The film finally finds some redemptive potential for America in its discovery of a little city built for the care of mentally handicapped children. The caregivers and their unselfconscious charges presumably exemplify the instinctive, unconditional bonds of affection the filmmakers failed to find elsewhere in the U.S. But Naked and Violent actually closes with a recitation of some purported blues poetry imploring the Statue of Liberty to "put out your light," "turn your back to the ocean" and "put a little love in me." This ties in (I guess) to the Look Away song, and I'm going to take another guess that it all means that Americans need to turn inward and deal with their hang-ups without taking them out on the rest of the world. A scene near the end of soldiers on leave embracing their wives in Hawaii helps make that point.

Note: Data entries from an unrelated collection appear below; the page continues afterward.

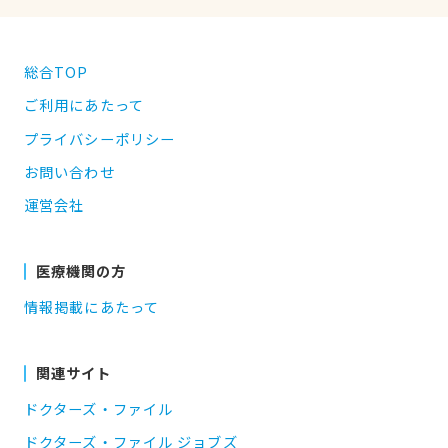
総合TOP
ご利用にあたって
プライバシーポリシー
お問い合わせ
運営会社
医療機関の方
情報掲載にあたって
関連サイト
ドクターズ・ファイル
ドクターズ・ファイル ジョブズ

A mondo movie with the U.S. as its subject will always have some interest, just because of the novelty of presenting America as the exotic, decadent nation. Naked and Violent doesn't make the most of the premise's potential, but it'll retain historical interest for its conjuration of fact and fake into an America of the Italian imagination.

2 comments:

Stephen Grimes said...

A shame Luigi Vanzi's AMERICA PAESE E DIO aka SO THIS IS GOD'S COUNTRY hasn't made it to dvd yet.This one is very similar to Martino's effort and a much better film in my opinion.Look out for the beautiful digital sat copy circulating amongst traders.

Samuel Wilson said...

Thanks for the tip, Stephen. Vanzi's film isn't even mentioned in Mark Goodall's Sweet & Savage, my bible for mondo films. Naked and Violent was only mentioned in passing in a couple of sentences. I shouldn't be surprised if Vanzi's proved the superior film.